De regeling van externe personeelsmobiliteit tussen besturen van hetzelfde grondgebied (bv. tussen gemeente, OCMW en AGB) kan maar effectief toegepast worden als die wederkerig gebeurt. Voorbeeld: zowel de gemeenteraad, de OCMW-raad als de raad van bestuur van het AGB moet eerst de lokale rechtspositieregeling aanpassen alvorens er externe personeelsmobiliteit tussen de gemeente, het OCMW en het AGB van die gemeente mogelijk is.

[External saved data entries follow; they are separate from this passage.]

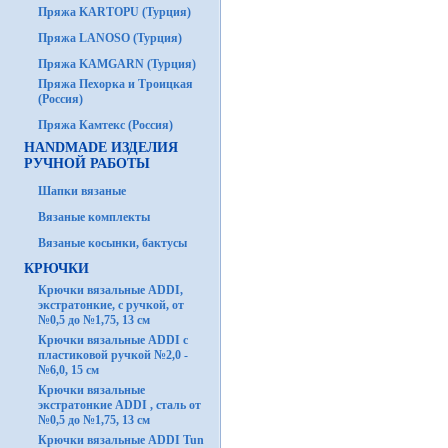
Пряжа KARTOPU (Турция)
Пряжа LANOSO (Турция)
Пряжа KAMGARN (Турция)
Пряжа Пехорка и Троицкая
(Россия)
Пряжа Камтекс (Россия)
HANDMADE ИЗДЕЛИЯ
РУЧНОЙ РАБОТЫ
Шапки вязаные
Вязаные комплекты
Вязаные косынки, бактусы
КРЮЧКИ
Крючки вязальные ADDI,
экстратонкие, с ручкой, от
№0,5 до №1,75, 13 см
Крючки вязальные ADDI с
пластиковой ручкой №2,0 -
№6,0, 15 см
Крючки вязальные
экстратонкие ADDI , сталь от
№0,5 до №1,75, 13 см
Крючки вязальные ADDI Tun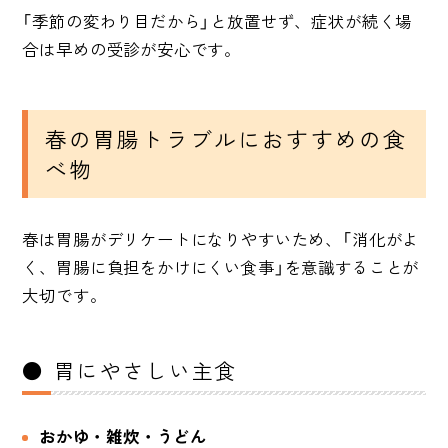
「季節の変わり目だから」と放置せず、症状が続く場
合は早めの受診が安心です。
春の胃腸トラブルにおすすめの食
べ物
春は胃腸がデリケートになりやすいため、「消化がよ
く、胃腸に負担をかけにくい食事」を意識することが
大切です。
● 胃にやさしい主食
おかゆ・雑炊・うどん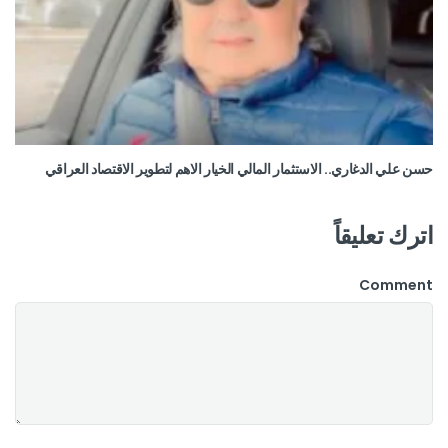
حسن علي الدغاري.. الاستثمار المالي الخيار الاهم لتطوير الاقتصاد العراقي
اترك تعليقاً
Comment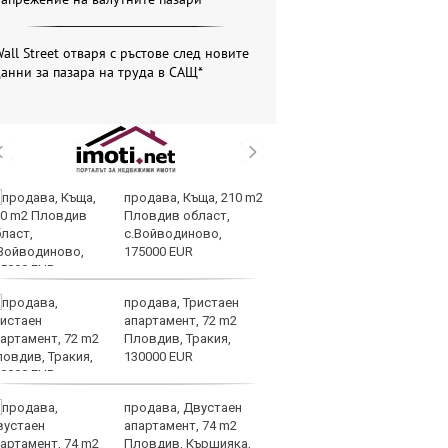
all Street отваря с ръстове след новите
анни за пазара на труда в САЩ*
продава, Къща, 210 m2
AI
Пловдив област,
ви
с.Войводиново,
р
175000 EUR
л
продава, Тристаен
Се
апартамент, 72 m2
Ми
Пловдив, Тракия,
си
130000 EUR
ко
продава, Двустаен
Па
апартамент, 74 m2
се
Пловдив, Кършияка,
на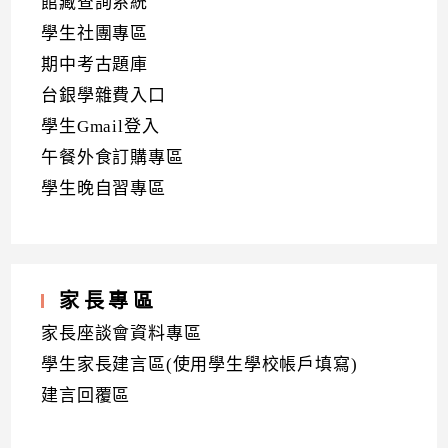
館藏查詢系統
學生社團專區
期中考古題庫
台銀學雜費入口
學生Gmail登入
午餐外食訂購專區
學生晚自習專區
家長專區
家長座談會資料專區
學生家長建言區(使用學生學校帳戶填寫)
建言回覆區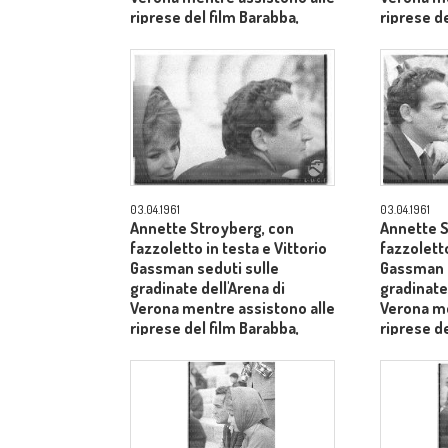
riprese del film Barabba,
riprese de
dietro il produttore Dino De
dietro il 
Laurentiis - piano medio
Laurentii
03.04.1961
03.04.1961
Annette Stroyberg, con
Annette S
fazzoletto in testa e Vittorio
fazzoletto
Gassman seduti sulle
Gassman s
gradinate dell'Arena di
gradinate 
Verona mentre assistono alle
Verona me
riprese del film Barabba,
riprese de
dietro il produttore Dino De
medio pr
Laurentiis - primo piano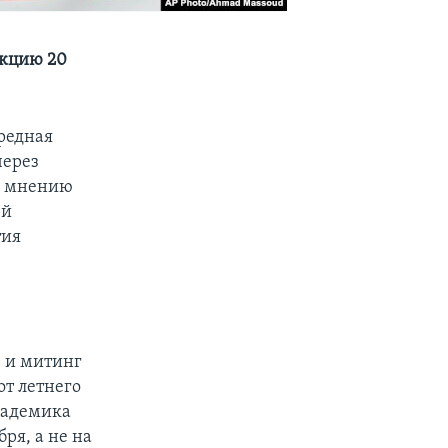
акцию 20
редная
через
по мнению
ей
тия
 и митинг
от летнего
кадемика
ря, а не на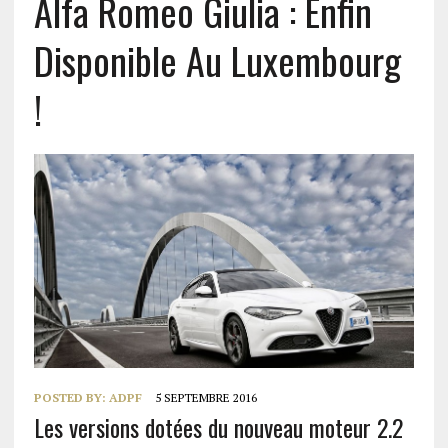
Alfa Romeo Giulia : Enfin
Disponible Au Luxembourg
!
POSTED BY:
ADPF
5 SEPTEMBRE 2016
Les versions dotées du nouveau moteur 2.2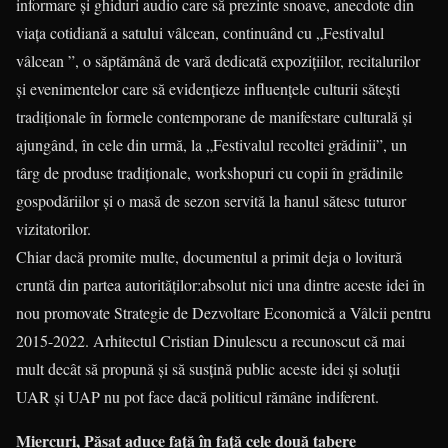
informare şi ghiduri audio care să prezinte snoave, anecdote din
viaţa cotidiană a satului vâlcean, continuând cu „Festivalul
vâlcean ”, o săptămână de vară dedicată expoziţiilor, recitalurilor
şi evenimentelor care să evidenţieze influenţele culturii săteşti
tradiţionale în formele contemporane de manifestare culturală şi
ajungând, în cele din urmă, la „Festivalul recoltei grădinii”, un
târg de produse tradiţionale, workshopuri cu copii în grădinile
gospodăriilor şi o masă de sezon servită la hanul sătesc tuturor
vizitatorilor.
Chiar dacă promite multe, documentul a primit deja o lovitură
cruntă din partea autorităţilor:absolut nici una dintre aceste idei în
nou promovate Strategie de Dezvoltare Economică a Vâlcii pentru
2015-2022. Arhitectul Cristian Dinulescu a recunoscut că mai
mult decât să propună şi să susţină public aceste idei şi soluţii
UAR şi UAP nu pot face dacă politicul rămâne indiferent.
Miercuri, Păsat aduce față în față cele două tabere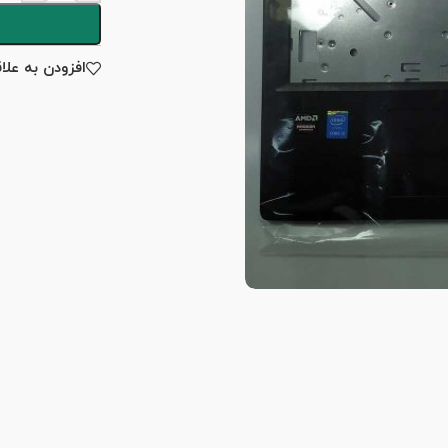
افزودن به علا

De Vlaamse overheid heeft met medewerking van de VVSG en enkele lokale besturen een aantal instrumenten voor externe personeelsmobiliteit uitgewerkt: een model van raadsbeslissing met in bijlage voor de besturen die dat wensen een voorbeeldtekst over het voeren van gezamenlijke selecties en wervingsreserves; een Vraag en Antwoord (FAQ) en tabellen om de gelijkwaardigheid van graden te verifiëren: voor OCMW-personeel, voor gemeente- en provinciepersoneel en voor personeel van diensten van de Vlaamse overheid. Daarnaast heeft de VVSG zelf een FAQ opgesteld over externe personeelsmobiliteit en aanleggen van werfreserves tussen gemeente, AGB en OCMW.